- [Your assignment]: Copy out every line of the records where the string "алюмінізірованний" occurs.

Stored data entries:

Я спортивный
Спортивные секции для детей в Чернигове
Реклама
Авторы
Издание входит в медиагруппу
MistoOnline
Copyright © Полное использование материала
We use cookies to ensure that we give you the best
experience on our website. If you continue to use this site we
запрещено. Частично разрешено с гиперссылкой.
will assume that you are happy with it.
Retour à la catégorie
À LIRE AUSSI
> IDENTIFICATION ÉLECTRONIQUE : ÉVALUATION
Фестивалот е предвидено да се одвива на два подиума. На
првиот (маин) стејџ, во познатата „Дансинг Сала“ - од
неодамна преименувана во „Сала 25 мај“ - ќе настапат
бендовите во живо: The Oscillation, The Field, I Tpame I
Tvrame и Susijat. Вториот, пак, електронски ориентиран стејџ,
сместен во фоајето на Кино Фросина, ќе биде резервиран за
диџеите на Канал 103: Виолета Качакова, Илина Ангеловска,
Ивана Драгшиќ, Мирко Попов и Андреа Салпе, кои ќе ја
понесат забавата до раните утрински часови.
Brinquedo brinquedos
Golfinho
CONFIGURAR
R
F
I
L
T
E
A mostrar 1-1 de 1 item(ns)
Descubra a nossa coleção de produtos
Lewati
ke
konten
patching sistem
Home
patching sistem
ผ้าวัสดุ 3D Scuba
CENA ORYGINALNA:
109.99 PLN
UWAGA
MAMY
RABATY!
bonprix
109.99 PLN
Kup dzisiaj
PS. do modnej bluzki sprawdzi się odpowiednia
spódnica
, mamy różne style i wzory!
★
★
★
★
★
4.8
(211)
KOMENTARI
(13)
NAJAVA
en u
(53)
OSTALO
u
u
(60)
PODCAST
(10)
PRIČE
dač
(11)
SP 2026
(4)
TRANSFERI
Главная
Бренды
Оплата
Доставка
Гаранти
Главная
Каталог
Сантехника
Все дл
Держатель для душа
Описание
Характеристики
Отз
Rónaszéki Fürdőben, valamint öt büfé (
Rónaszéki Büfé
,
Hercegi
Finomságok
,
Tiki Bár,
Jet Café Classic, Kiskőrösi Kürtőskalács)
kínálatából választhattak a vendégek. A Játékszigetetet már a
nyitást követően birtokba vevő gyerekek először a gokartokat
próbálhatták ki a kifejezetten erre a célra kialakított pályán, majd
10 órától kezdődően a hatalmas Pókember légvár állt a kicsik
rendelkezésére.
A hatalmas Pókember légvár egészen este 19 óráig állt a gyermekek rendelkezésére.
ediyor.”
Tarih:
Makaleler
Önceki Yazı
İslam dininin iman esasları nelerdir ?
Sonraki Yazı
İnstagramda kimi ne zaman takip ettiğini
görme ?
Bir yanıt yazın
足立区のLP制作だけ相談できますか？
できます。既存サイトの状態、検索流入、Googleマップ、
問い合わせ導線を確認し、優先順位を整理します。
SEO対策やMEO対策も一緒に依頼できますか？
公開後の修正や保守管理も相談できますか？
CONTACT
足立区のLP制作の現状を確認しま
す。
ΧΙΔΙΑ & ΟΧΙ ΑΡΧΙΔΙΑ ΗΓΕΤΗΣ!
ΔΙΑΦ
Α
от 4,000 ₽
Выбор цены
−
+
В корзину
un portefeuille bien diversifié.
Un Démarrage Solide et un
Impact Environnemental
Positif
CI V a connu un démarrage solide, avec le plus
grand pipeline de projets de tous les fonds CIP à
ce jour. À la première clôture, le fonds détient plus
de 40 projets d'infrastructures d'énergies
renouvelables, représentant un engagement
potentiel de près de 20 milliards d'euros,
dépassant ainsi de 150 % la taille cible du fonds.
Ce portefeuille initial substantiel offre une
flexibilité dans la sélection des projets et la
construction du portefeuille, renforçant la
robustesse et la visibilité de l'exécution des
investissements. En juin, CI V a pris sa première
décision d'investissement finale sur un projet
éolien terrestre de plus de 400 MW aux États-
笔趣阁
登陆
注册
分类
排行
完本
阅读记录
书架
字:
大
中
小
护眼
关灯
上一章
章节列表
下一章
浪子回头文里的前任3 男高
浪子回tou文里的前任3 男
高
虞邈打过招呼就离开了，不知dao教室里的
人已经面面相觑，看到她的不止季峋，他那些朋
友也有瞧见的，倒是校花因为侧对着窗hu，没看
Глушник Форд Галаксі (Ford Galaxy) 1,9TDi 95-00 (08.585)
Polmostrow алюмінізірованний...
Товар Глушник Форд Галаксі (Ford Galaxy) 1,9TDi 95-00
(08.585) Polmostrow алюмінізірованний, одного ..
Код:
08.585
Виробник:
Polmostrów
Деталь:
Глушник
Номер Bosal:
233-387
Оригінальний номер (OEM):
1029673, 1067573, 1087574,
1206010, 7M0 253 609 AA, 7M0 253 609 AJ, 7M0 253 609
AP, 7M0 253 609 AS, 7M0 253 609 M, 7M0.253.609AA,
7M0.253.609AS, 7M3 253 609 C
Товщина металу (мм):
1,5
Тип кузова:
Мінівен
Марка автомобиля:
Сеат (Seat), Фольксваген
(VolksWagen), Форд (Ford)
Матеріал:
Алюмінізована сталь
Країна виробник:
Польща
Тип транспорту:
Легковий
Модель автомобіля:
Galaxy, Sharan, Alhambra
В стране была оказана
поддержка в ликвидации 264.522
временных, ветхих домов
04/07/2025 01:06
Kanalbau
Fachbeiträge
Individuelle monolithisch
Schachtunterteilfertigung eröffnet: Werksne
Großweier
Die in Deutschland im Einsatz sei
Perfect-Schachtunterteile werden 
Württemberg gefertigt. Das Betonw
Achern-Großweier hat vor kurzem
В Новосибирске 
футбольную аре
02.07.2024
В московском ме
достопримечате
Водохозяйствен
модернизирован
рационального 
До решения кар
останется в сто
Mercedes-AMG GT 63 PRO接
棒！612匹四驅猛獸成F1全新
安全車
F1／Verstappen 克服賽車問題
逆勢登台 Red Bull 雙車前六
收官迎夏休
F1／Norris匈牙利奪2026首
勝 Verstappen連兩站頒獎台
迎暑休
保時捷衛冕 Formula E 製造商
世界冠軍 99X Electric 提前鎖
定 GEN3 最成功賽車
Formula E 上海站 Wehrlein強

- [Solved exercise]:
Polmostrow алюмінізірованний...
(08.585) Polmostrow алюмінізірованний, одного ..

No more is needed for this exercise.